A quick trip over to Rotten Tomatoes will show you that Amelia, which opens this weekend, has a favorable rating of about 20%. For those of you who don’t know, that percentage means the movie sucks on a collective level.
But you probably didn‘t need some Tomatometer, scientific as it is, to tell you that. After all, does the real life story of the first woman to not fly around the world sound exciting? Christ, why didn’t they just make a movie about my grandma? She didn’t fly around the world either, but unlike Amelia Earhart, she didn’t have a butch haircut. Plus, my grandma made some delicious pierogi. All Amelia made was a wrong turn.*
My point is this: if for some reason you are going to make a movie about someone who didn’t do something, there are a lot more impressive failures to choose from. Here are five of them.
Marv Levy and the Buffalo Bills – Not Winning Super Bowls
Any idiot can not win a Super Bowl, but it takes a man with brass balls to not win four times in a row. From 1990 to 1993, Coach Marv Levy and his Buffalo Bills did just that. Time after time they failed, which should come as no surprise since you can’t spell “Boy I Love Losing Superbowls” without B.I.L.L.S.

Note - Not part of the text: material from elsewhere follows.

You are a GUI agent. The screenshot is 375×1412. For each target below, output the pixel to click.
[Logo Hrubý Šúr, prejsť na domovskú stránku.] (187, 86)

Balloon Boy – Not Dying In a Balloon Crash
Yeah, I’m sick of this little bastard too, but if someone made a movie that reenacted him throwing up, I’d probably watch it on cable. Throw in a hilarious scene of his douche-guzzling father getting bent over in a prison shower and I might actually pay to see it in a theater.

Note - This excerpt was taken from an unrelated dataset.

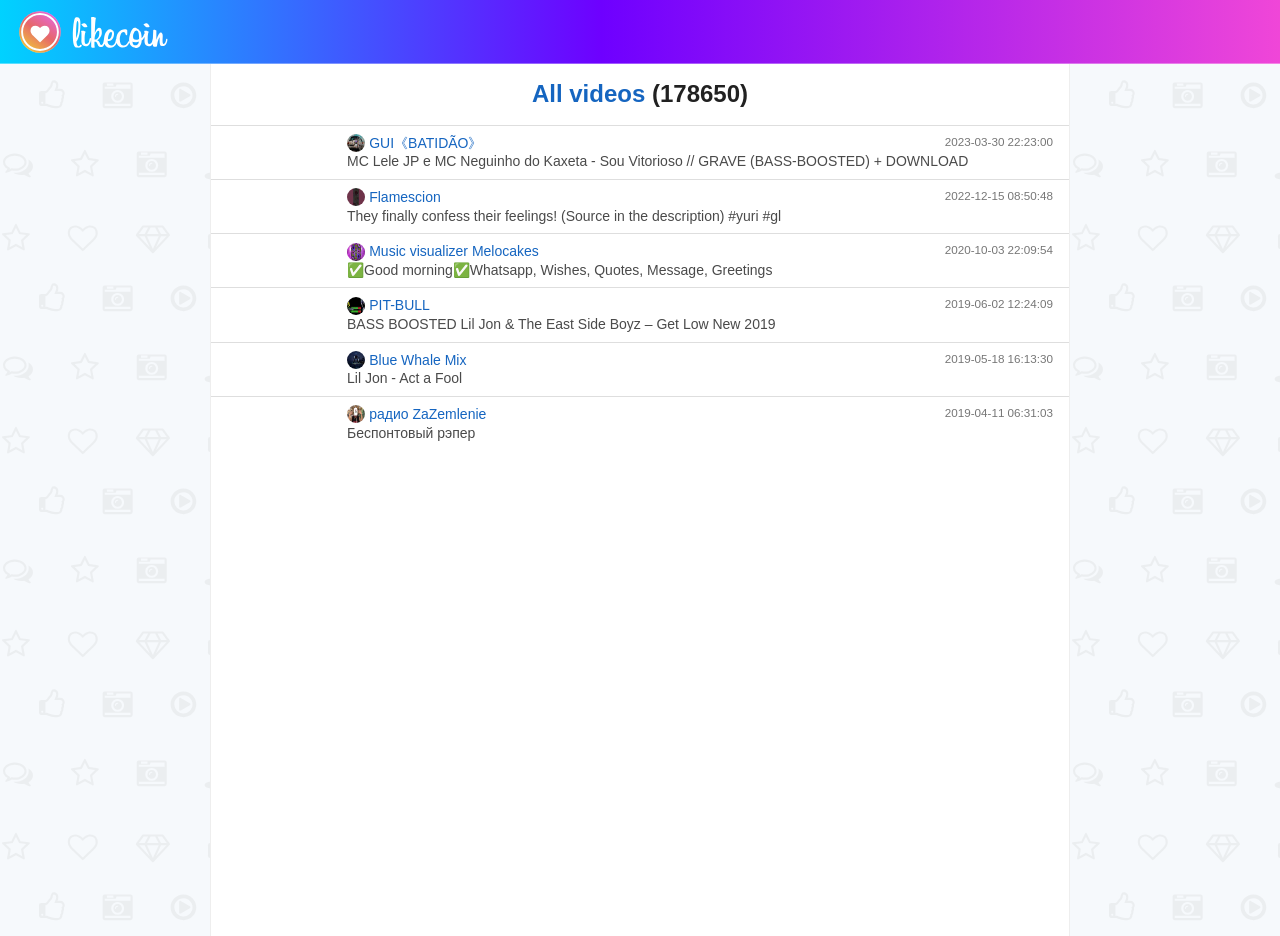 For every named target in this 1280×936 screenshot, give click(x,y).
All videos (588, 93)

My College Roommate – Not Getting Laid In College
Everybody gets laid in college. That’s why people go. You could shave male pattern baldness into your head and you’d still be able to find someone to sleep with. Christ, even I got laid in college…once.
But not my roommate. He made it all four years without so much as an H.J. Keep in mind I’m not talking about community college or “living with your parents while you go to school” college. I’m talking honest to god “on your own in a dorm” college. He just couldn’t close the deal. That’s a lot more epic than some chick who couldn’t read a map.
Richard Reid (a.k.a. The Shoe Bomber) – Not Blowing Up a Plane
Muslim extremists believe that a reward of 72 virgins awaits anyone who is martyred for their cause. I wonder what the reward is for someone who is too stupid to light a fuse. Someday, Richard Reid will find out.
In December of 2001, Reid boarded a plane in Paris bound for Miami. Explosives were hidden in his shoes, which means the hard part of getting them onto the plane was already out of the way. All he had to do was properly light a match. He couldn’t, and it wasn’t long before fellow passengers noticed that the dude who looked like he crawled out of Osama Bin Laden’s butt-hole was giving off a burnt match smell.
Reid was subdued, and is now serving life in prison. The only thing he accomplished was making it necessary for us to remove our shoes at the airport, and for that I hope he rots in hell.
William Jennings Bryan – Not Winning Presidential Elections
The good news for Marv Levy is that not everybody watches football. The bad news for William Jennings Bryan is that everybody watches a presidential election. Even morons who don’t care will find out who lost while watching their favorite comedian, Jay Leno. On a side note, isn’t “Jay Walking” funny?
Bryan had to endure the humiliation of losing in front of the entire country on three separate occasions (1896, 1900, and 1908). To add insult to injury, the Cowardly Lion from The Wizzard of Oz is based on him. So in a way, they already made a movie based on Bryan, and it’s one of the most beloved films of all time.
I rest my case.
*Granted, Amelia Earhart was the first woman to fly solo across the Atlantic, but so what? Give me Lucky Lindy any day. Sure, he may have been a tad anti-Semitic, but so was I for about two weeks after Crash won the Oscar for best picture, so I’m not going to throw stones.